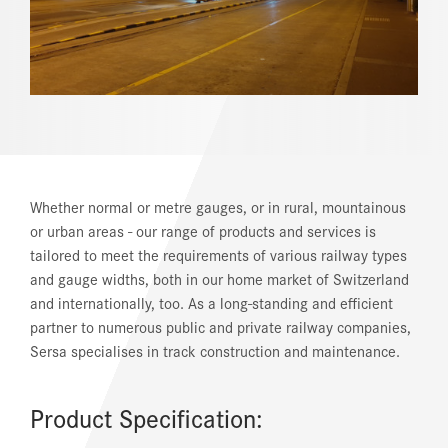
REFERENCES
NEWS
DOWNLOAD CENTER
ONLINE MAGAZINE
Whether normal or metre gauges, or in rural, mountainous
or urban areas - our range of products and services is
tailored to meet the requirements of various railway types
and gauge widths, both in our home market of Switzerland
and internationally, too. As a long-standing and efficient
partner to numerous public and private railway companies,
Sersa specialises in track construction and maintenance.
Product Specification:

□ □ □ □ □

• **WHAT TO PRODUCE**
Count every line of the listing holding the string "railway". Reply with the total alone.

• **TASK RESULT**
2